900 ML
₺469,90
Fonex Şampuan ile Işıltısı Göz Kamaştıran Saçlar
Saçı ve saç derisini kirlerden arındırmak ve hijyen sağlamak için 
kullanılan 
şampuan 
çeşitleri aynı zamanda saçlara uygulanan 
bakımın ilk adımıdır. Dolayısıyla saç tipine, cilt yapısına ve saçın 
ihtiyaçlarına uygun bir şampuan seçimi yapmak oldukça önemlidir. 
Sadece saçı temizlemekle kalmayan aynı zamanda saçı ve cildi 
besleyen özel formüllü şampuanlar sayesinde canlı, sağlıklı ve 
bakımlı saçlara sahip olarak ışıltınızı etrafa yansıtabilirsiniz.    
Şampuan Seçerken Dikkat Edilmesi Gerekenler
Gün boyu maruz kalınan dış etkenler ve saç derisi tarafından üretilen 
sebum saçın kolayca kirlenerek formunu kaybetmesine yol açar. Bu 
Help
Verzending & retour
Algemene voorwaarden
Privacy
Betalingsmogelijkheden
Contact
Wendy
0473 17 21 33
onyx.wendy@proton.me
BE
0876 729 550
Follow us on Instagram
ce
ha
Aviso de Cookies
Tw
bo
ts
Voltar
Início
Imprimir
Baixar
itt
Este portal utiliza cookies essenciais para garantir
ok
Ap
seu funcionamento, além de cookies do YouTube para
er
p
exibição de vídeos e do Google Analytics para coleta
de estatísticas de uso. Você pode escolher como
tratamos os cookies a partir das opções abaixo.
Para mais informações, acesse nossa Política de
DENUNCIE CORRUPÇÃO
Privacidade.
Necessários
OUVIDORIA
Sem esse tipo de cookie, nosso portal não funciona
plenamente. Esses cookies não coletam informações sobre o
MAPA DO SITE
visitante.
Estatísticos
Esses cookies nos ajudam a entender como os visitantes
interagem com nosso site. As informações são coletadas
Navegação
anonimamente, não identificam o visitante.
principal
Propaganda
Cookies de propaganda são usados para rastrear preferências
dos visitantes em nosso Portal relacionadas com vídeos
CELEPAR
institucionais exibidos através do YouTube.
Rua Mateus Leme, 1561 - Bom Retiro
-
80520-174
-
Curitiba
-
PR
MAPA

****************************************

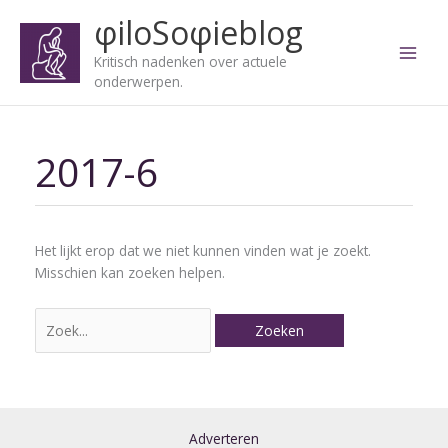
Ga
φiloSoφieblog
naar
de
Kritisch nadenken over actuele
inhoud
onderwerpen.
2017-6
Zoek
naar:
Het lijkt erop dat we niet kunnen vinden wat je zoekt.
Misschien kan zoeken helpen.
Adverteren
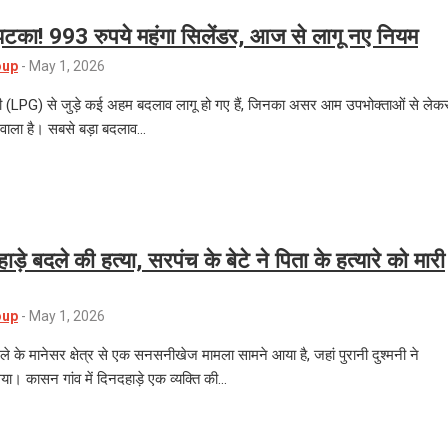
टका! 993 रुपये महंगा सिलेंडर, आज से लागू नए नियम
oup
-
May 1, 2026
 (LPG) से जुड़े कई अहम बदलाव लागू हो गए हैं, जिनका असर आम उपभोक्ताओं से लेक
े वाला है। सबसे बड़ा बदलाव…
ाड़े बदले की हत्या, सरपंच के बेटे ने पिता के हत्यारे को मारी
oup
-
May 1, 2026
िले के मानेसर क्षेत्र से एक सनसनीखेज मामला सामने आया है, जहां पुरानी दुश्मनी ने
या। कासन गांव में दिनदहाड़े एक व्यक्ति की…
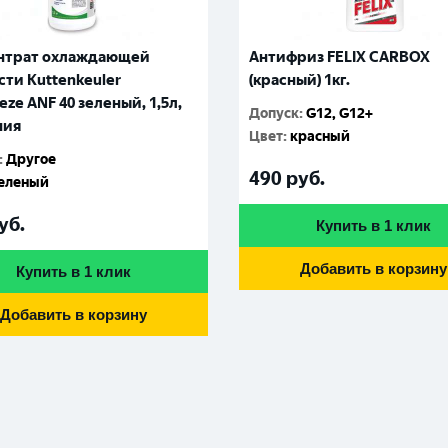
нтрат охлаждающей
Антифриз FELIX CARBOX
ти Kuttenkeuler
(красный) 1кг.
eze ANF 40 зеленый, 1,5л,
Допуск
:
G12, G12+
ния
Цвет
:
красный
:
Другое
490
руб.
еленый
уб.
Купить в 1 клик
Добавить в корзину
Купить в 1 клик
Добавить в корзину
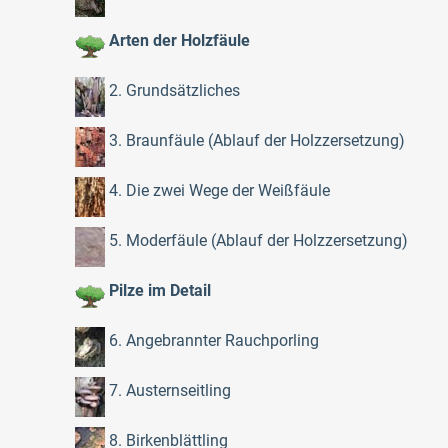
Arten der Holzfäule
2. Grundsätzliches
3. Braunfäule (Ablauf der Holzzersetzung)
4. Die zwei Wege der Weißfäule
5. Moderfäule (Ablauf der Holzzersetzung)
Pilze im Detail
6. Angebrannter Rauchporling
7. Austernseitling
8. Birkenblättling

****************************************

THE PROBLEM: Copy all lines from the material that contain "informações".

TASK ANSWER:
Para mais informações, acesse nossa Política de
plenamente. Esses cookies não coletam informações sobre o
interagem com nosso site. As informações são coletadas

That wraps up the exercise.